Moreno responded that deciding what research is can be a difficult problem. Suppose, for example, that a researcher approached a nursing home with a project to convince staff members to wash their hands between patient encounters in order to avoid bacterial infection. The researcher might even help them develop a program to increase hand washing based on some information that the researcher had gathered about the employees’ baseline hand-washing practices. If the researcher then published the results, that might suggest that it had been a research study for which approval from an institutional review board was required and to which the patients would have had to give their consent. But not necessarily—it might still be considered a hygiene program that got reported as a case study. But if the researcher then went on to compare the program with educational hand-washing programs in other nursing homes, then the program moves closer to being a research study. “It’s not an easy line to draw,” he said, “but I think you can intuit those lines.”
Christian Meissner commented that, from his experience as chair of an institutional review board, he knows that there is a significant gray
area between program evaluation and research. Indeed, he said, it is quite possible to field test things under the guise of program evaluation. But once one begins manipulating factors and having control groups, the studies clearly amount to research.

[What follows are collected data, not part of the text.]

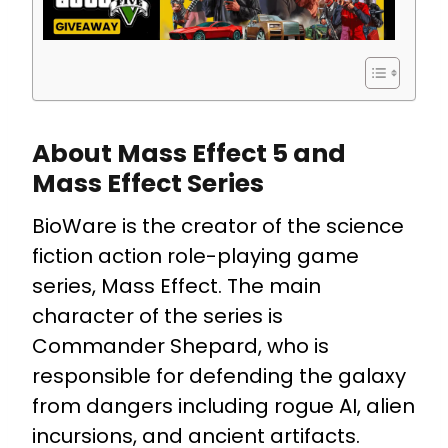
About Mass Effect 5 and
Mass Effect Series
BioWare is the creator of the science
fiction action role-playing game
series, Mass Effect. The main
character of the series is
Commander Shepard, who is
responsible for defending the galaxy
from dangers including rogue AI, alien
incursions, and ancient artifacts.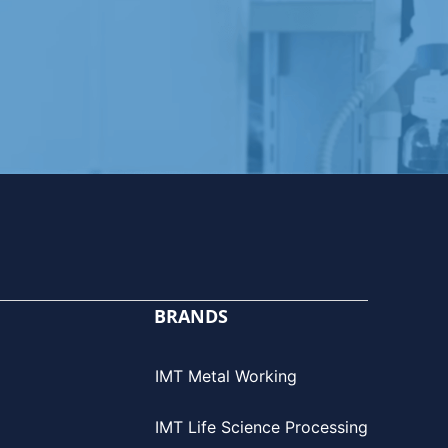
BRANDS
IMT Metal Working
IMT Life Science Processing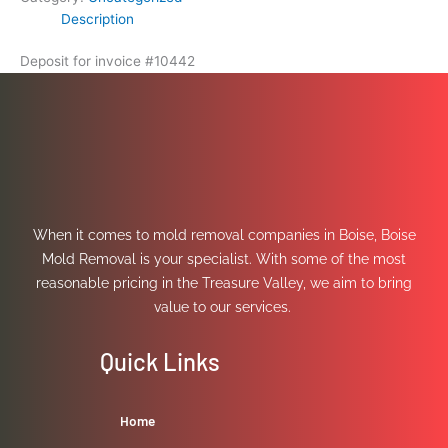
Description
Deposit for invoice #10442
When it comes to mold removal companies in Boise, Boise
Mold Removal is your specialist. With some of the most
reasonable pricing in the Treasure Valley, we aim to bring
value to our services.
Quick Links
Home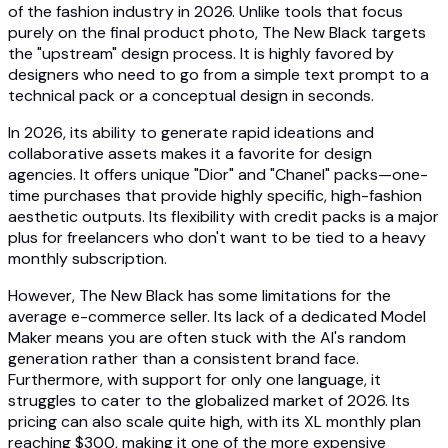
of the fashion industry in 2026. Unlike tools that focus
purely on the final product photo, The New Black targets
the "upstream" design process. It is highly favored by
designers who need to go from a simple text prompt to a
technical pack or a conceptual design in seconds.
In 2026, its ability to generate rapid ideations and
collaborative assets makes it a favorite for design
agencies. It offers unique "Dior" and "Chanel" packs—one-
time purchases that provide highly specific, high-fashion
aesthetic outputs. Its flexibility with credit packs is a major
plus for freelancers who don't want to be tied to a heavy
monthly subscription.
However, The New Black has some limitations for the
average e-commerce seller. Its lack of a dedicated Model
Maker means you are often stuck with the AI's random
generation rather than a consistent brand face.
Furthermore, with support for only one language, it
struggles to cater to the globalized market of 2026. Its
pricing can also scale quite high, with its XL monthly plan
reaching $300, making it one of the more expensive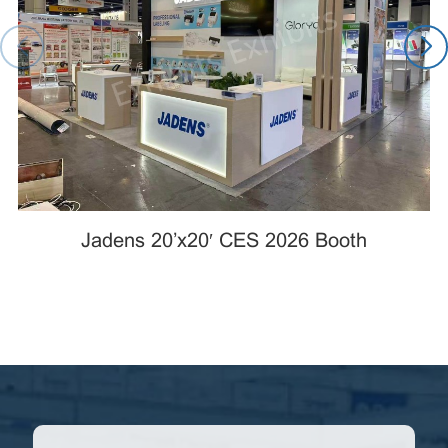
Jadens 20’x20′ CES 2026 Booth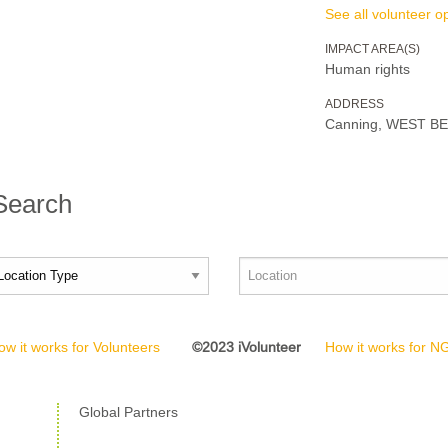
See all volunteer op
IMPACT AREA(S)
Human rights
ADDRESS
Canning, WEST B
 Search
ow it works for Volunteers
©2023 iVolunteer
How it works for 
Global Partners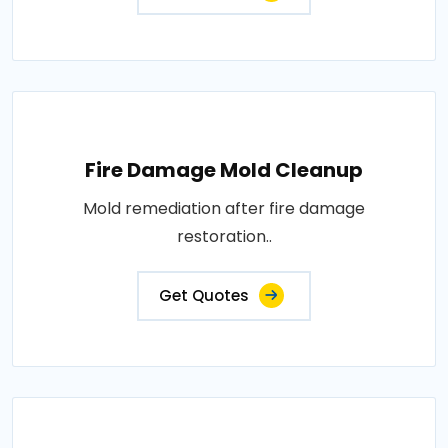
Fire Damage Mold Cleanup
Mold remediation after fire damage
restoration..
Get Quotes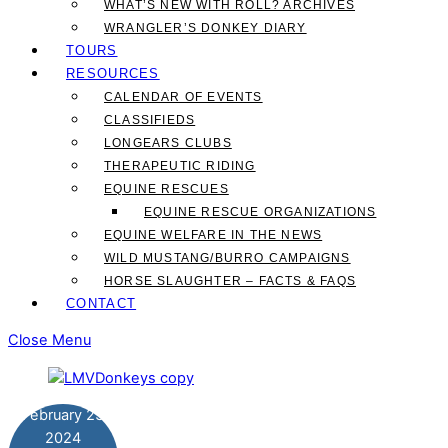
WHAT’S NEW WITH ROLL? ARCHIVES
WRANGLER’S DONKEY DIARY
TOURS
RESOURCES
CALENDAR OF EVENTS
CLASSIFIEDS
LONGEARS CLUBS
THERAPEUTIC RIDING
EQUINE RESCUES
EQUINE RESCUE ORGANIZATIONS
EQUINE WELFARE IN THE NEWS
WILD MUSTANG/BURRO CAMPAIGNS
HORSE SLAUGHTER – FACTS & FAQS
CONTACT
Close Menu
February
23
2024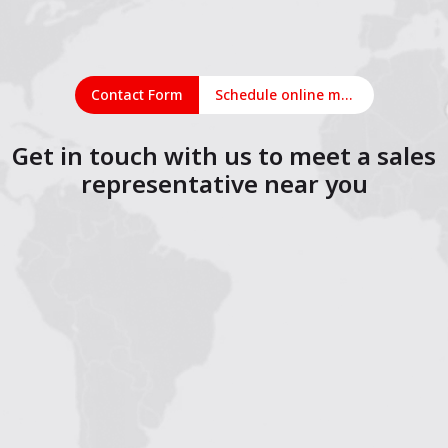
Contact Form
Schedule online meeting
Get in touch with us to meet a sales
representative near you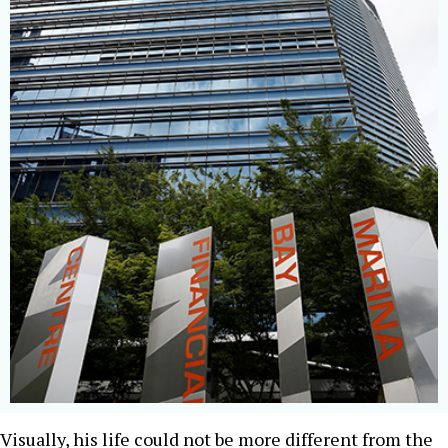
Visually, his life could not be more different from the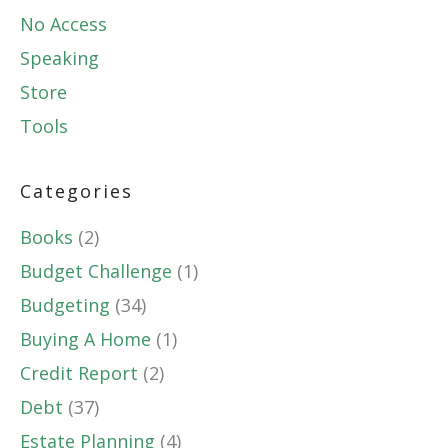
No Access
Speaking
Store
Tools
Categories
Books
(2)
Budget Challenge
(1)
Budgeting
(34)
Buying A Home
(1)
Credit Report
(2)
Debt
(37)
Estate Planning
(4)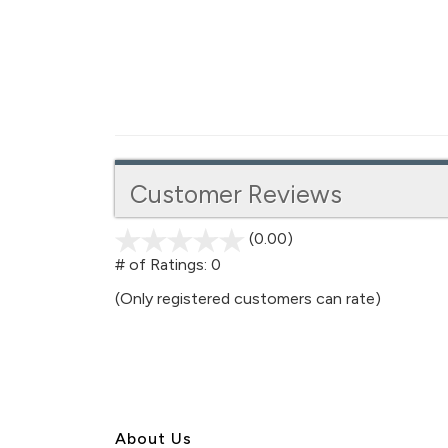
Customer Reviews
(0.00)
stars
out
# of Ratings:
0
of
(Only registered customers can rate)
5
About U
s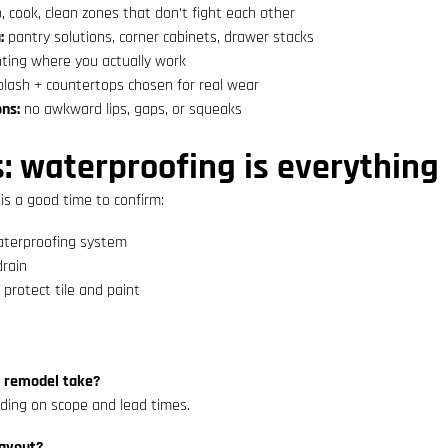
, cook, clean zones that don’t fight each other
:
pantry solutions, corner cabinets, drawer stacks
hting where you actually work
lash + countertops chosen for real wear
ons:
no awkward lips, gaps, or squeaks
 waterproofing is everything
 is a good time to confirm:
aterproofing system
drain
 protect tile and paint
n remodel take?
ing on scope and lead times.
layout?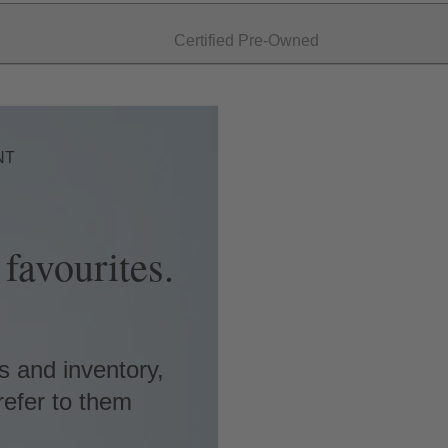
Certified Pre-Owned
NT
favourites.
s and inventory,
refer to them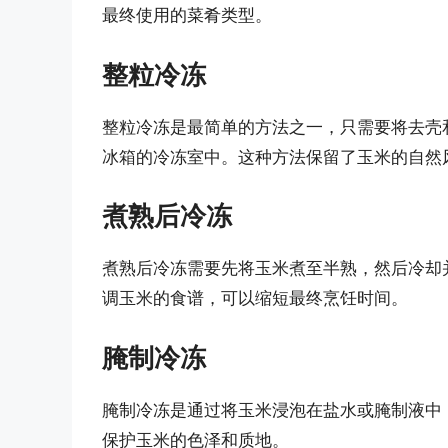
最终使用的菜肴类型。
整粒冷冻
整粒冷冻是最简单的方法之一，只需要将去壳
冰箱的冷冻室中。这种方法保留了玉米的自然
煮熟后冷冻
煮熟后冷冻需要先将玉米煮至半熟，然后冷却
调玉米的食谱，可以缩短最终烹饪时间。
腌制冷冻
腌制冷冻是通过将玉米浸泡在盐水或腌制液中
保护玉米的色泽和质地。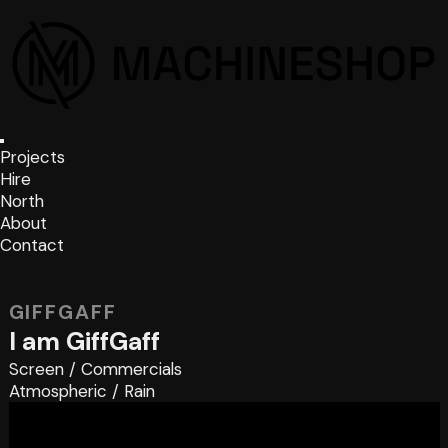
Projects
Hire
North
About
Contact
GIFFGAFF
I am GiffGaff
Screen
/
Commercials
Atmospheric
/
Rain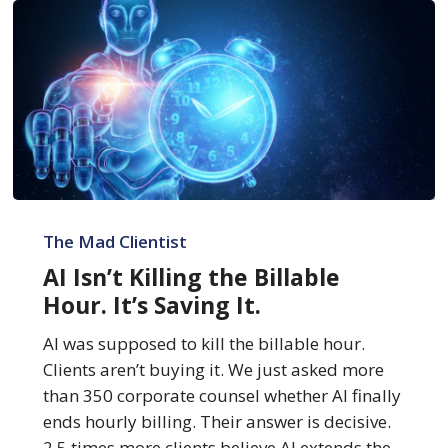
AI
Isn’t
The Mad Clientist
Killing
AI Isn’t Killing the Billable
the
Hour. It’s Saving It.
Billable
Hour.
AI was supposed to kill the billable hour.
It’s
Clients aren’t buying it. We just asked more
Saving
than 350 corporate counsel whether AI finally
It.
ends hourly billing. Their answer is decisive.
2.5 times more clients believe AI extends the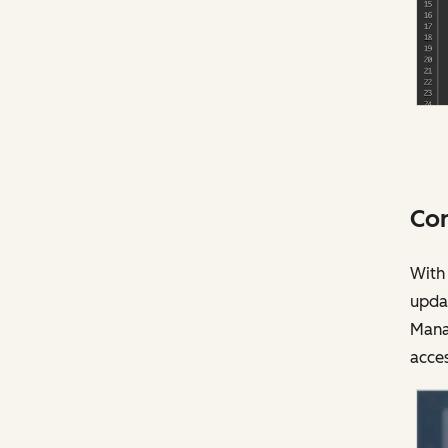
Con
With 
upda
Mana
acces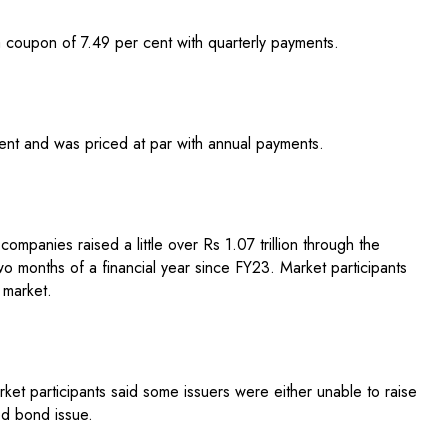
 coupon of 7.49 per cent with quarterly payments.
nt and was priced at par with annual payments.
companies raised a little over Rs 1.07 trillion through the
wo months of a financial year since FY23. Market participants
 market.
et participants said some issuers were either unable to raise
ed bond issue.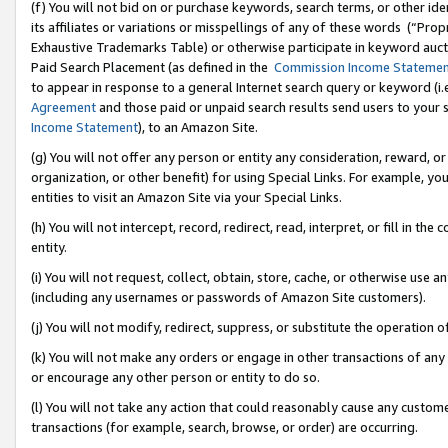
(f) You will not bid on or purchase keywords, search terms, or other id
its affiliates or variations or misspellings of any of these words (“Pr
Exhaustive Trademarks Table) or otherwise participate in keyword aucti
Paid Search Placement (as defined in the
Commission Income Stateme
to appear in response to a general Internet search query or keyword (i.e.
Agreement
and those paid or unpaid search results send users to your sit
Income Statement
), to an Amazon Site.
(g) You will not offer any person or entity any consideration, reward, or
organization, or other benefit) for using Special Links. For example, 
entities to visit an Amazon Site via your Special Links.
(h) You will not intercept, record, redirect, read, interpret, or fill in 
entity.
(i) You will not request, collect, obtain, store, cache, or otherwise us
(including any usernames or passwords of Amazon Site customers).
(j) You will not modify, redirect, suppress, or substitute the operation 
(k) You will not make any orders or engage in other transactions of any 
or encourage any other person or entity to do so.
(l) You will not take any action that could reasonably cause any custome
transactions (for example, search, browse, or order) are occurring.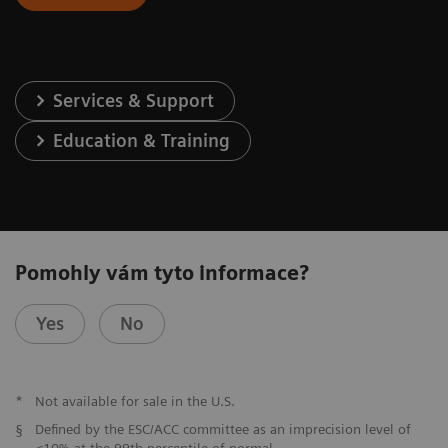
Services & Support
Education & Training
Pomohly vám tyto informace?
Yes
No
*
Not available for sale in the U.S.
§
Defined by the ESC/ACC committee as an imprecision level of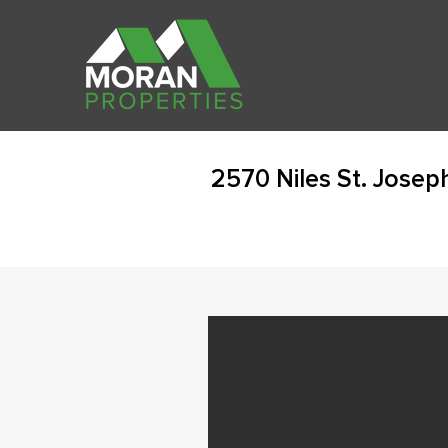
2570 Niles St. Josep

David Mandel touched on a similar issue. In his studies of analysts and analyst trainees, he often deals with research that has begun years earlier. In one particular study of the calibration of intelligence estimates, he was dealing with estimates generated years before his research group was even created. The agency that produced the estimates was not interested in research ethics issues, he said—from the agency’s perspective, it was a quality control exercise rather than an example of research, and they had been going about it long before they came to think of it as research as a result of their partnership with Mandel and his team. From Mandel’s perspective, however, he was engaged in research and was bound to go through the institutional review board process, even though the research had already been done. “Once it moves from an internal quality control exercise to a collaboration that has a research side to it,” he said, “we have to put it through our IRB even if we can’t go back and get informed consent because some of those analysts have moved on.” And, as the research moves forward, Mandel’s group has to get consent forms from the analysts in order to use their assessments for research purposes. Sometimes the same exercise is both research and not research, and in those cases Mandel’s group—as researchers—must treat the work as research and follow the standard research procedures.